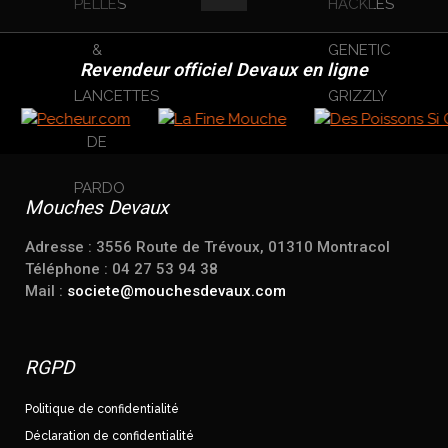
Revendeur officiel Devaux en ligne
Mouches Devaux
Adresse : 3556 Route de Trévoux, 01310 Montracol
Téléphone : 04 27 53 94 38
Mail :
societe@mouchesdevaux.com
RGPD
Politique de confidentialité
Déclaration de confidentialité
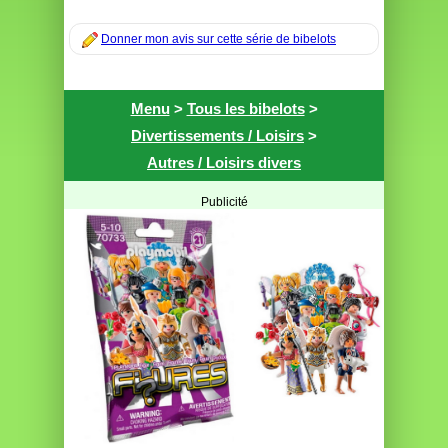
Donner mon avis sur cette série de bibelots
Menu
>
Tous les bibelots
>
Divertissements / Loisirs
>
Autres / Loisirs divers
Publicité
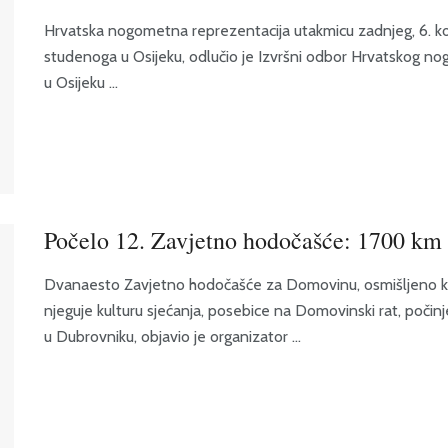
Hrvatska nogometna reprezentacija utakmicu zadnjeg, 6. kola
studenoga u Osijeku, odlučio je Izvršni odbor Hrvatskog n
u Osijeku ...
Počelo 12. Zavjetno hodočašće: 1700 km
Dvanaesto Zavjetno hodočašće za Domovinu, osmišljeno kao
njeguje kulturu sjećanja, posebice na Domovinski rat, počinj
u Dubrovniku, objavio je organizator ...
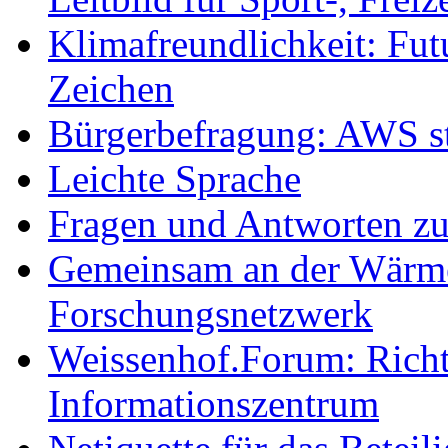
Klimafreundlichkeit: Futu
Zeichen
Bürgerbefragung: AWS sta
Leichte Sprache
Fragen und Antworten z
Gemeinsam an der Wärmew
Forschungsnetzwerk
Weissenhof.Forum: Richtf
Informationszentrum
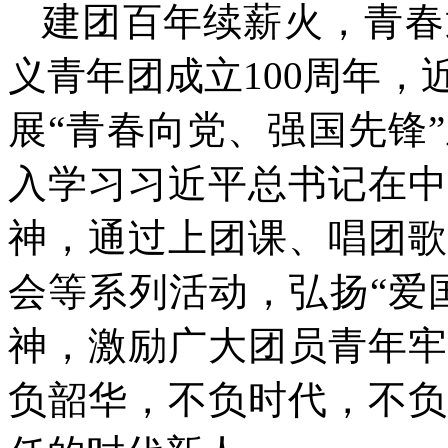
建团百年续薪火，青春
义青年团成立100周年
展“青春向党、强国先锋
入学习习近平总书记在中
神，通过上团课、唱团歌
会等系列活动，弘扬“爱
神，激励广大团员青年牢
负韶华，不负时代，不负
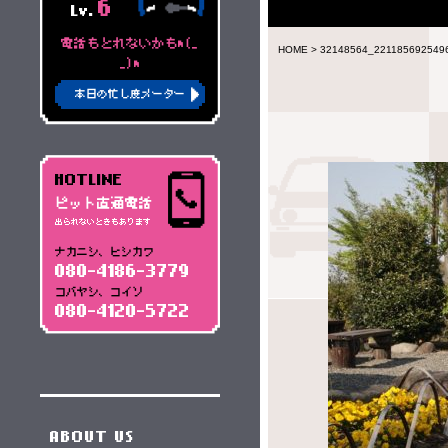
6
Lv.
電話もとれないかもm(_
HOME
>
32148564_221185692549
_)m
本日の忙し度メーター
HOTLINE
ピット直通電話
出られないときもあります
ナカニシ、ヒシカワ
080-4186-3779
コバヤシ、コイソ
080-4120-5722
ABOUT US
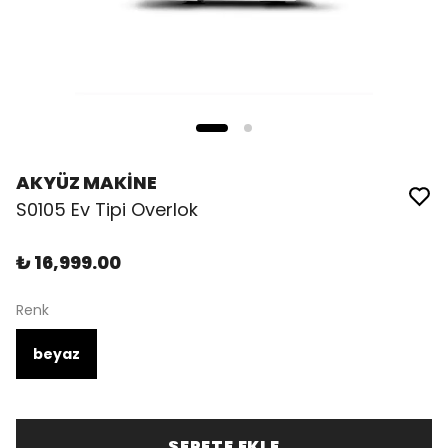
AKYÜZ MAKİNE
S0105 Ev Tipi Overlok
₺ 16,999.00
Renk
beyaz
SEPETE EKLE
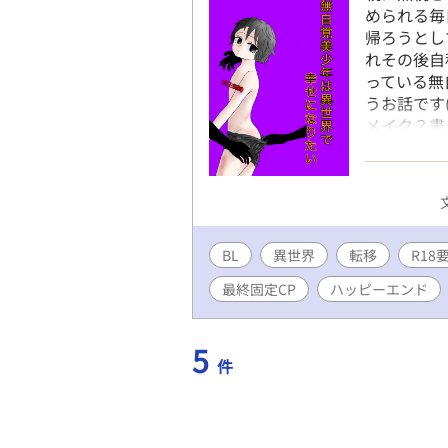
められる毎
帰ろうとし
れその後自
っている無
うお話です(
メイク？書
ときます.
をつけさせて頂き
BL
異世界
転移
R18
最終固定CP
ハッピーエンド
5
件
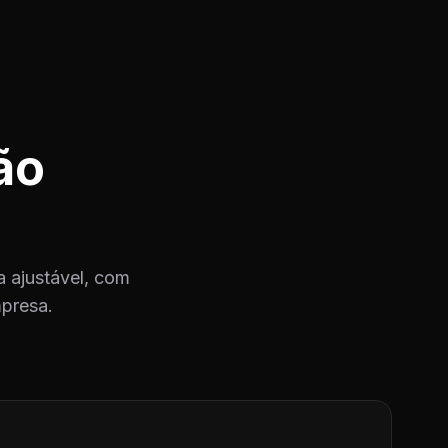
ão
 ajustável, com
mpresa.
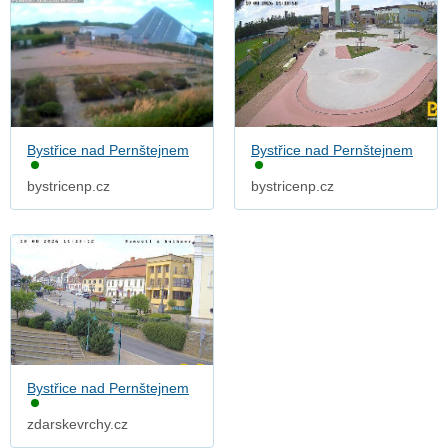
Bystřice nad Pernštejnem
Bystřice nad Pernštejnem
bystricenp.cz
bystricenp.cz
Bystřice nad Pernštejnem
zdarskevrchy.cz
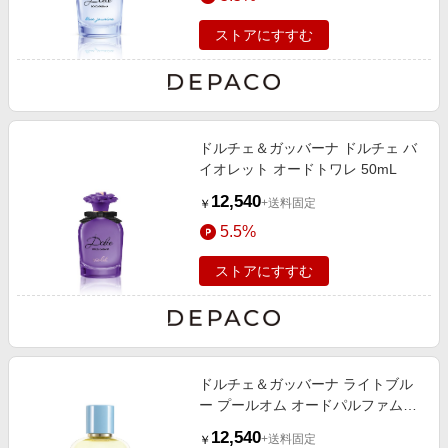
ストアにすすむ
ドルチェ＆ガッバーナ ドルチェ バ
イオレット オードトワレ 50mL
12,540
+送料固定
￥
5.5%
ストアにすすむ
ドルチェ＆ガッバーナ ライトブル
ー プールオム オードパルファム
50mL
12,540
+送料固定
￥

.....

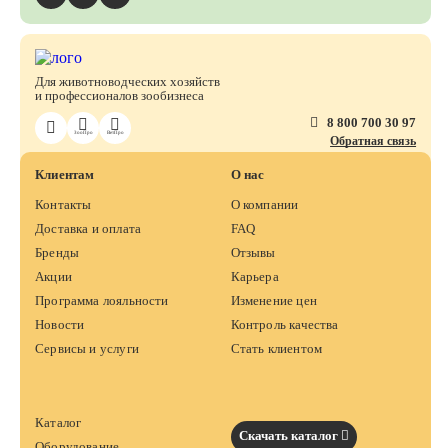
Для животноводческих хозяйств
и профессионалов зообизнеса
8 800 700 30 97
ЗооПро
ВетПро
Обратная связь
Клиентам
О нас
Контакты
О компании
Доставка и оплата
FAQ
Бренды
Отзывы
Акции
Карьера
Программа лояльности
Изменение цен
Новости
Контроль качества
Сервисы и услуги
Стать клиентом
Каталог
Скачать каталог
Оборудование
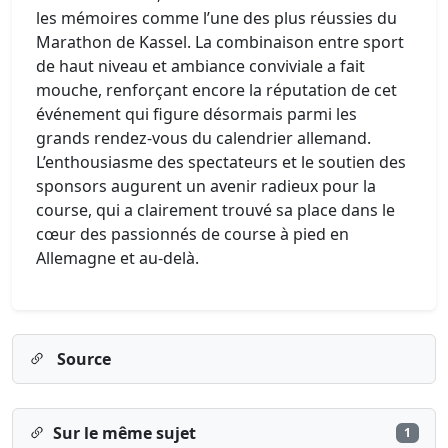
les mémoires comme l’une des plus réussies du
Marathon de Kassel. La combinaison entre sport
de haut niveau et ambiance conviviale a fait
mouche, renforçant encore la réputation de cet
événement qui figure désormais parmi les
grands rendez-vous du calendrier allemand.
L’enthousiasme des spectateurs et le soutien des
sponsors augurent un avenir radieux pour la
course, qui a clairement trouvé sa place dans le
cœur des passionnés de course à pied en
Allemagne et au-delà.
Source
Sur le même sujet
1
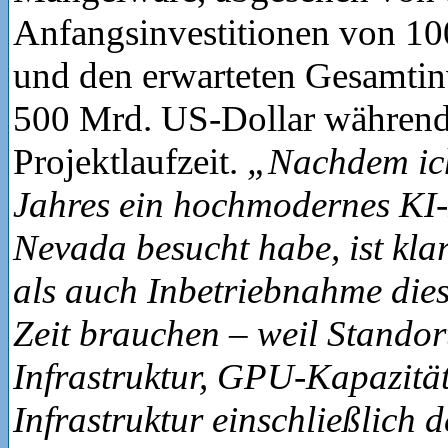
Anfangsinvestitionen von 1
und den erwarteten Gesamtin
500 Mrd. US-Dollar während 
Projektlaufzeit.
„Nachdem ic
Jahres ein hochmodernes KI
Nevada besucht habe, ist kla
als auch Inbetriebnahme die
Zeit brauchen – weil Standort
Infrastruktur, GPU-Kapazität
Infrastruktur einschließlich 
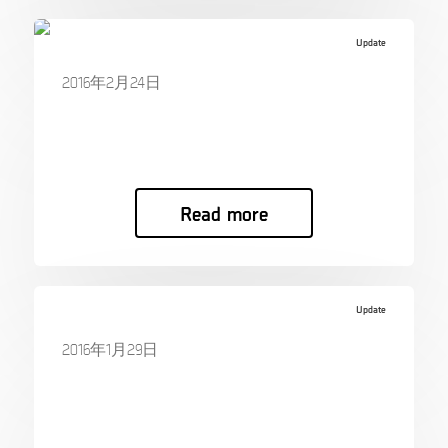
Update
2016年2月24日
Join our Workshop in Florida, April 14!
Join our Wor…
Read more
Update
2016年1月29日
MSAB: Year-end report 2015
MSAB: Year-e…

.....

Task — Return exactly the lines above, from the one with "als auch Inbetriebnahme die" up to and including the one with "MSAB: Year-e…", and include no pictures.

Result for this exercise —
als auch Inbetriebnahme die
Zeit brauchen – weil Standort
Infrastruktur, GPU-Kapazität
Infrastruktur einschließlich 
Update
2016年2月24日
Join our Workshop in Florida, April 14!
Join our Wor…
Read more
Update
2016年1月29日
MSAB: Year-end report 2015
MSAB: Year-e…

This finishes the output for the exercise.